- _Exercise requirements_
Set down the entries below exactly; drop the pictures.

(Page-level text extractions)
***

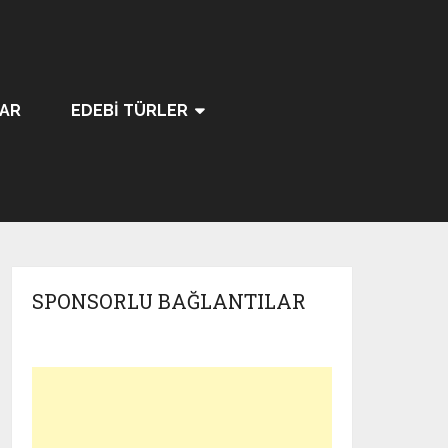
LAR
EDEBI TÜRLER
SPONSORLU BAĞLANTILAR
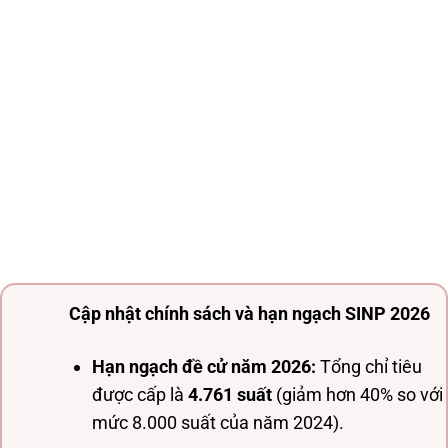
Cập nhật chính sách và hạn ngạch SINP 2026
Hạn ngạch đề cử năm 2026:
Tổng chỉ tiêu
được cấp là
4.761 suất
(giảm hơn 40% so với
mức 8.000 suất của năm 2024).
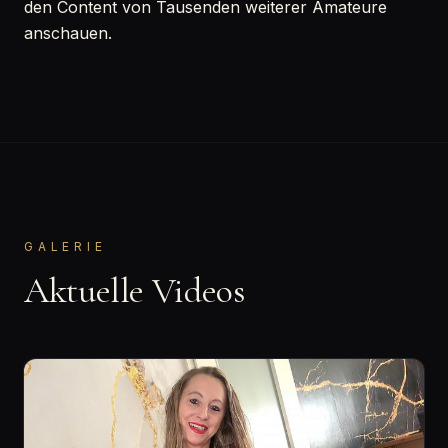
den Content von Tausenden weiterer Amateure
anschauen.
GALERIE
Aktuelle Videos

***

- _Response to this task_
LAR
EDEBI TÜRLER
SPONSORLU BAĞLANTILAR
Cập nhật chính sách và hạn ngạch SINP 2026
Hạn ngạch đề cử năm 2026:
Tổng chỉ tiêu
được cấp là
4.761 suất
(giảm hơn 40% so với
mức 8.000 suất của năm 2024).
den Content von Tausenden weiterer Amateure
anschauen.
GALERIE
Aktuelle Videos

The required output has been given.